# [What to work on]
Return each record unchanged and drop the images.

# [Data extracts]
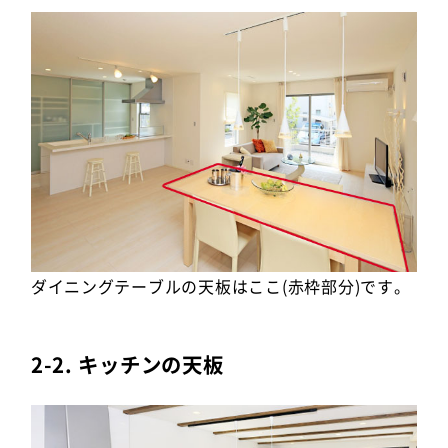
ダイニングテーブルの天板はここ(赤枠部分)です。
2-2. キッチンの天板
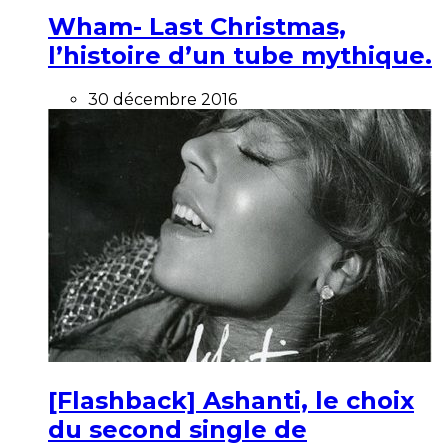
Wham- Last Christmas,
l’histoire d’un tube mythique.
30 décembre 2016
[Flashback] Ashanti, le choix
du second single de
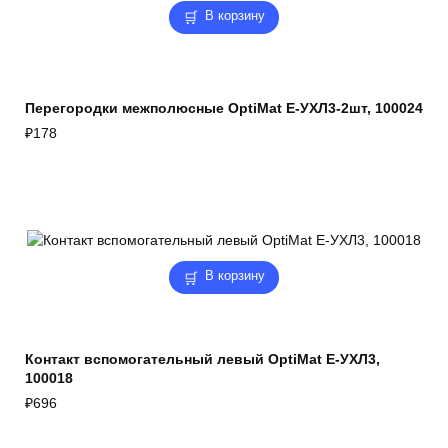
В корзину
Перегородки межполюсные OptiMat E-УХЛ3-2шт, 100024
₽
178
В корзину
Контакт вспомогательный левый OptiMat E-УХЛ3,
100018
₽
696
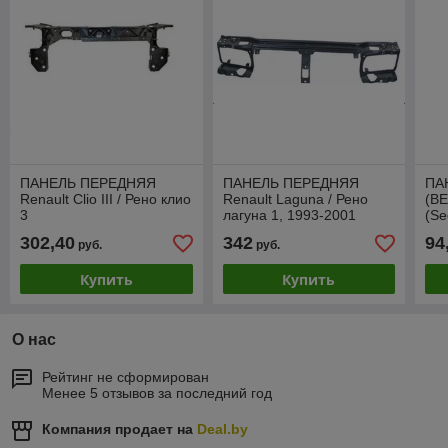
ПАНЕЛЬ ПЕРЕДНЯЯ
ПАНЕЛЬ ПЕРЕДНЯЯ
ПА
Renault Clio III / Рено клио
Renault Laguna / Рено
(ВЕ
3
лагуна 1, 1993-2001
(Se
PT
302,40
342
94
руб.
руб.
Купить
Купить
О нас
Рейтинг не сформирован
Менее 5 отзывов за последний год
Компания продает на
Deal.by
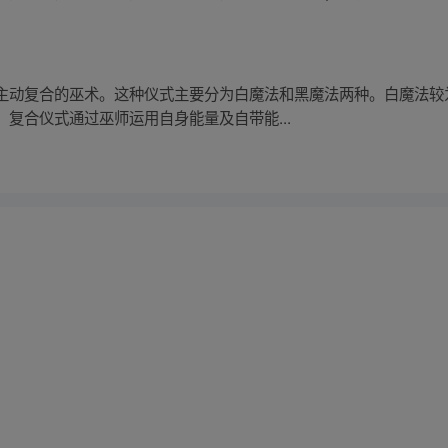
主动复合的巫术。这种仪式主要分为白魔法和黑魔法两种。白魔法较
复合仪式通过巫师运用自身能量及自带能...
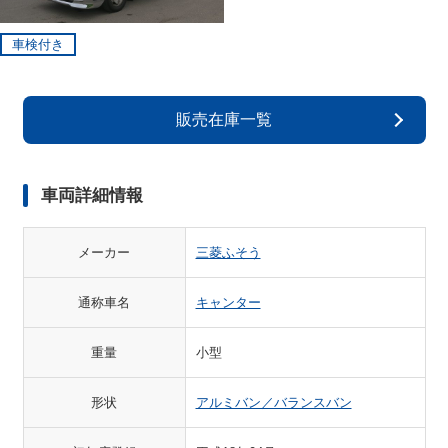
車検付き
販売在庫一覧
車両詳細情報
メーカー
三菱ふそう
通称車名
キャンター
重量
小型
形状
アルミバン／バランスバン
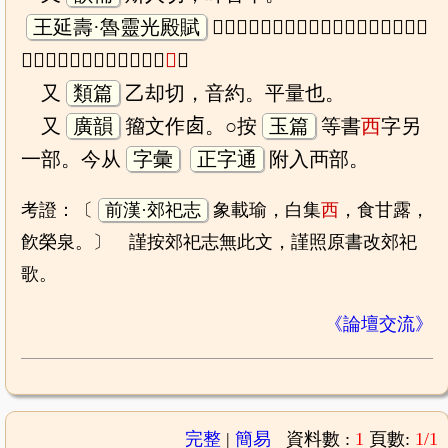
王延壽·魯靈光殿賦
𤣥醴騰湧於隂溝，甘露被宇而下臻。朱桂
黝鯈於南北，芝蘭阿那於東
西
。
又
類篇
乙却切，音約。平量也。
又
廣韻
籀文作𠧧。○按
玉篇
等書
西
字另
一部。今从
字彙
正字通
附入襾部。
考證：〔
前漢·郊祀志
象載瑜，白集
西
，食甘露，
飮榮泉。〕 謹按郊祀志無此文，謹照原書改郊祀
歌。
《論壇交流》
完整
|
簡易
資料數 :
1
頁數:
1/1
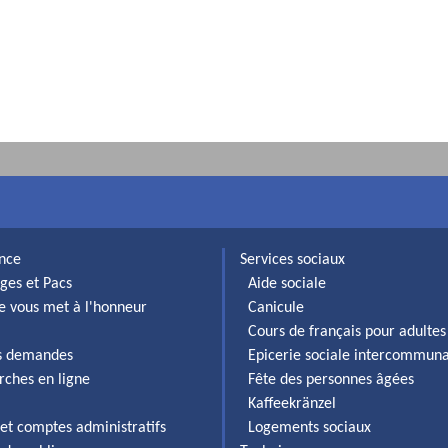
ance
Services sociaux
ges et Pacs
Aide sociale
lle vous met à l'honneur
Canicule
Cours de français pour adultes
es demandes
Epicerie sociale intercommun
rches en ligne
Fête des personnes âgées
Kaffeekränzel
et comptes administratifs
Logements sociaux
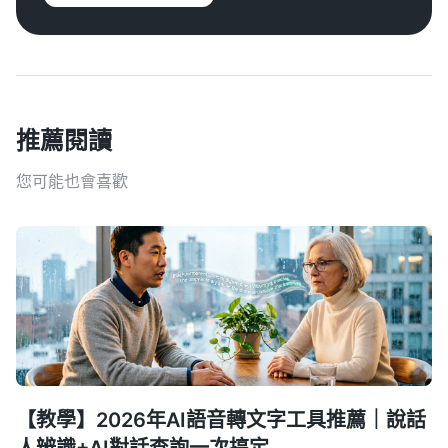
推薦閱讀
您可能也會喜歡
【教學】2026年AI語音轉文字工具推薦｜說話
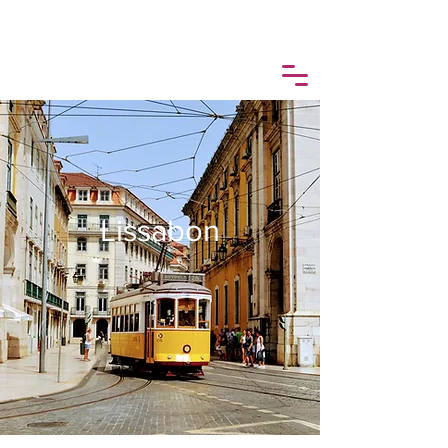
Lissabon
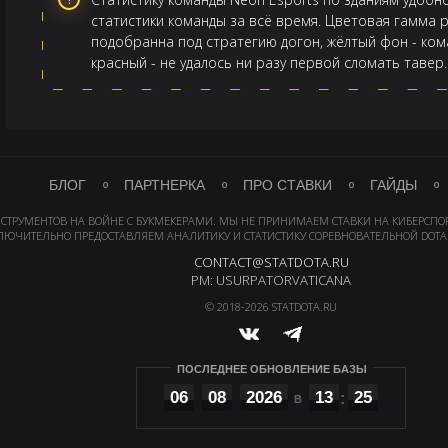
статистики команды за всё время. Цветовая гамма
подобранна под стратегию догон, жёлтый фон - ком
красный - не удалось ни разу первой сломать тавер.
БЛОГ
ПАРТНЕРКА
ПРО СТАВКИ
ГАЙДЫ
НСТРУМЕНТОВ НА ВОЙНЕ С БУКМЕКЕРАМИ. МЫ НЕ ПРИНИМАЕМ СТАВКИ НА КИБЕРСПО
ЛЮЧИТЕЛЬНО ПРЕДОСТАВЛЯЕМ АНАЛИТИКУ И СТАТИСТИКУ СОРЕВНОВАТЕЛЬНОЙ DOTA 
CONTACT@STATDOTA.RU
PM: USURPATORVATICANA
© 2018-2026 STATDOTA.RU
ПОСЛЕДНЕЕ ОБНОВЛЕНИЕ БАЗЫ
06
08
2026
13
25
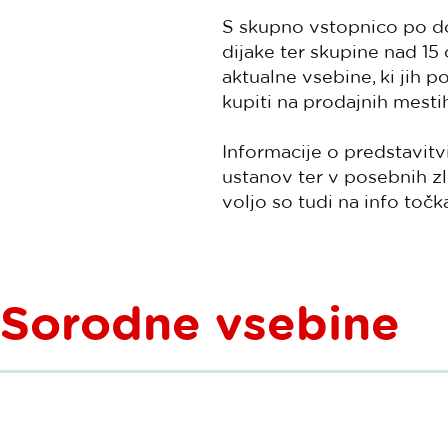
S skupno vstopnico po dos
dijake ter skupine nad 15
aktualne vsebine, ki jih p
kupiti na prodajnih mesti
Informacije o predstavitv
ustanov ter v posebnih z
voljo so tudi na info točka
Sorodne vsebine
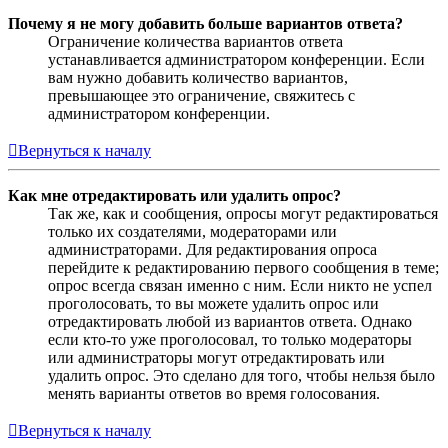
Почему я не могу добавить больше вариантов ответа?
Ограничение количества вариантов ответа
устанавливается администратором конференции. Если
вам нужно добавить количество вариантов,
превышающее это ограничение, свяжитесь с
администратором конференции.
Вернуться к началу
Как мне отредактировать или удалить опрос?
Так же, как и сообщения, опросы могут редактироваться
только их создателями, модераторами или
администраторами. Для редактирования опроса
перейдите к редактированию первого сообщения в теме;
опрос всегда связан именно с ним. Если никто не успел
проголосовать, то вы можете удалить опрос или
отредактировать любой из вариантов ответа. Однако
если кто-то уже проголосовал, то только модераторы
или администраторы могут отредактировать или
удалить опрос. Это сделано для того, чтобы нельзя было
менять варианты ответов во время голосования.
Вернуться к началу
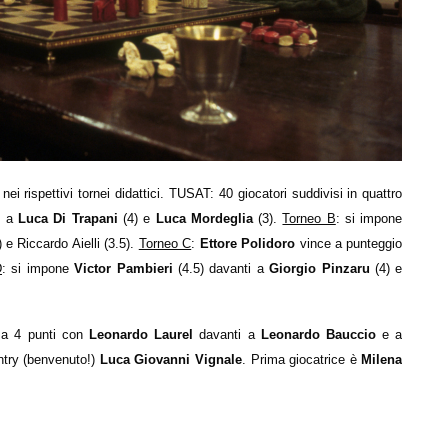
ispettivi tornei didattici. TUSAT: 40 giocatori suddivisi in quattro
i a
Luca Di Trapani
(4) e
Luca Mordeglia
(3).
Torneo B
: si impone
 e Riccardo Aielli (3.5).
Torneo C
:
Ettore Polidoro
vince a punteggio
D
: si impone
Victor Pambieri
(4.5) davanti a
Giorgio Pinzaru
(4) e
o a 4 punti con
Leonardo Laurel
davanti a
Leonardo Bauccio
e a
ntry (benvenuto!)
Luca Giovanni Vignale
. Prima giocatrice è
Milena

# [Task result]
ダイニングテーブルの天板はここ(赤枠部分)です。
2-2. キッチンの天板
Wham- Last Christmas,
l’histoire d’un tube mythique.
30 décembre 2016
[Flashback] Ashanti, le choix
du second single de
В корзину
Перегородки межполюсные OptiMat E-УХЛ3-2шт, 100024
₽
178
В корзину
Контакт вспомогательный левый OptiMat E-УХЛ3,
100018
₽
696
ПАНЕЛЬ ПЕРЕДНЯЯ
ПАНЕЛЬ ПЕРЕДНЯЯ
ПА
Renault Clio III / Рено клио
Renault Laguna / Рено
(ВЕ
3
лагуна 1, 1993-2001
(Se
PT
302,40
342
94
руб.
руб.
Купить
Купить
О нас
Рейтинг не сформирован
Менее 5 отзывов за последний год
Компания продает на
Deal.by
主动复合的巫术。这种仪式主要分为白魔法和黑魔法两种。白魔法较
复合仪式通过巫师运用自身能量及自带能...
車検付き
販売在庫一覧
車両詳細情報
メーカー
三菱ふそう
通称車名
キャンター
重量
小型
形状
アルミバン／バランスバン
王延壽·魯靈光殿賦
𤣥醴騰湧於隂溝，甘露被宇而下臻。朱桂
黝鯈於南北，芝蘭阿那於東
西
。
又
類篇
乙却切，音約。平量也。
又
廣韻
籀文作𠧧。○按
玉篇
等書
西
字另
一部。今从
字彙
正字通
附入襾部。
考證：〔
前漢·郊祀志
象載瑜，白集
西
，食甘露，
飮榮泉。〕 謹按郊祀志無此文，謹照原書改郊祀
歌。
《論壇交流》
完整
|
簡易
資料數 :
1
頁數:
1/1
ance
Services sociaux
ges et Pacs
Aide sociale
lle vous met à l'honneur
Canicule
Cours de français pour adultes
es demandes
Epicerie sociale intercommun
rches en ligne
Fête des personnes âgées
Kaffeekränzel
et comptes administratifs
Logements sociaux
推薦閱讀
您可能也會喜歡
【教學】2026年AI語音轉文字工具推薦｜說話
Lissabon
статистики команды за всё время. Цветовая гамма
подобранна под стратегию догон, жёлтый фон - ком
красный - не удалось ни разу первой сломать тавер.
БЛОГ
ПАРТНЕРКА
ПРО СТАВКИ
ГАЙДЫ
НСТРУМЕНТОВ НА ВОЙНЕ С БУКМЕКЕРАМИ. МЫ НЕ ПРИНИМАЕМ СТАВКИ НА КИБЕРСПО
ЛЮЧИТЕЛЬНО ПРЕДОСТАВЛЯЕМ АНАЛИТИКУ И СТАТИСТИКУ СОРЕВНОВАТЕЛЬНОЙ DOTA 
CONTACT@STATDOTA.RU
PM: USURPATORVATICANA
© 2018-2026 STATDOTA.RU
ПОСЛЕДНЕЕ ОБНОВЛЕНИЕ БАЗЫ
06
08
2026
13
25
S skupno vstopnico po dos
dijake ter skupine nad 15
aktualne vsebine, ki jih p
kupiti na prodajnih mesti
Informacije o predstavitv
ustanov ter v posebnih z
voljo so tudi na info točka
Sorodne vsebine
Почему я не могу добавить больше вариантов ответа?
Ограничение количества вариантов ответа
устанавливается администратором конференции. Если
вам нужно добавить количество вариантов,
превышающее это ограничение, свяжитесь с
администратором конференции.
Вернуться к началу
Как мне отредактировать или удалить опрос?
Так же, как и сообщения, опросы могут редактироваться
только их создателями, модераторами или
администраторами. Для редактирования опроса
перейдите к редактированию первого сообщения в теме;
опрос всегда связан именно с ним. Если никто не успел
проголосовать, то вы можете удалить опрос или
отредактировать любой из вариантов ответа. Однако
если кто-то уже проголосовал, то только модераторы
или администраторы могут отредактировать или
удалить опрос. Это сделано для того, чтобы нельзя было
менять варианты ответов во время голосования.
Вернуться к началу
ispettivi tornei didattici. TUSAT: 40 giocatori suddivisi in quattro
i a
Luca Di Trapani
(4) e
Luca Mordeglia
(3).
Torneo B
: si impone
 e Riccardo Aielli (3.5).
Torneo C
:
Ettore Polidoro
vince a punteggio
D
: si impone
Victor Pambieri
(4.5) davanti a
Giorgio Pinzaru
(4) e
o a 4 punti con
Leonardo Laurel
davanti a
Leonardo Bauccio
e a
ntry (benvenuto!)
Luca Giovanni Vignale
. Prima giocatrice è
Milena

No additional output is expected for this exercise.